Problem requirements:
Images are to be left out when the records below are printed word for word.

[Saved data entries]
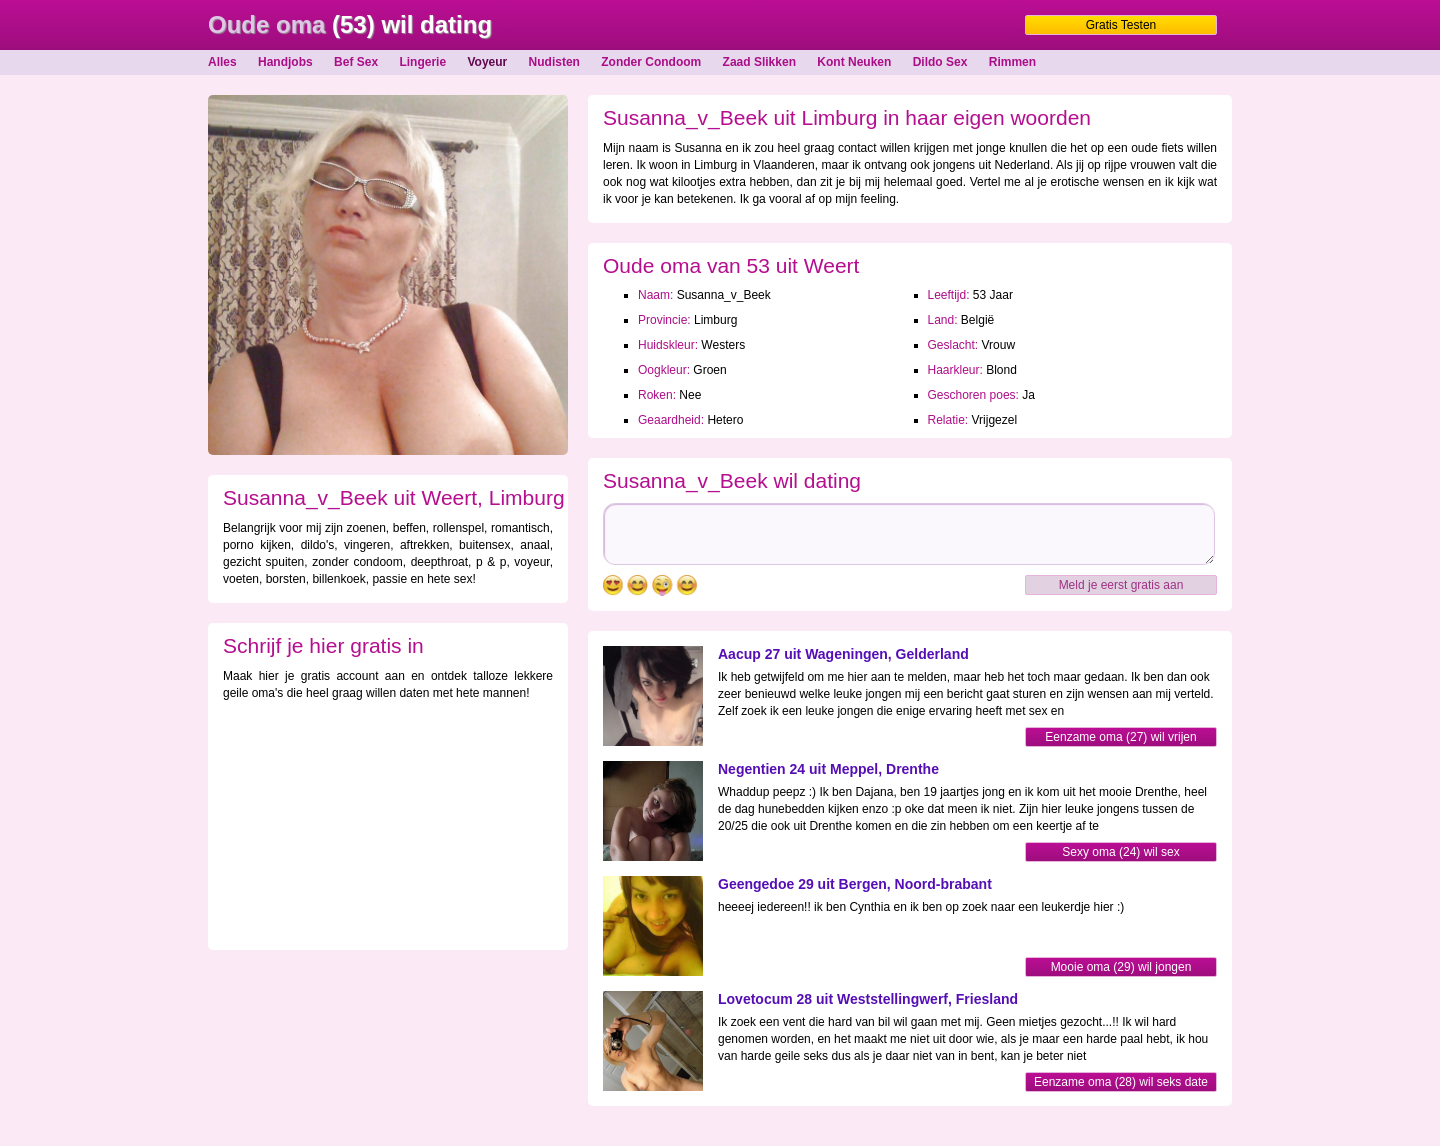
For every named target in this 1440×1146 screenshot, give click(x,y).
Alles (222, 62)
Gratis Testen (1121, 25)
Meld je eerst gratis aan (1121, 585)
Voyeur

Task solution:
For every named target in this 1440×1146 screenshot, give click(x,y).
Alles (222, 62)
Gratis Testen (1121, 25)
Meld je eerst gratis aan (1121, 585)
Voyeur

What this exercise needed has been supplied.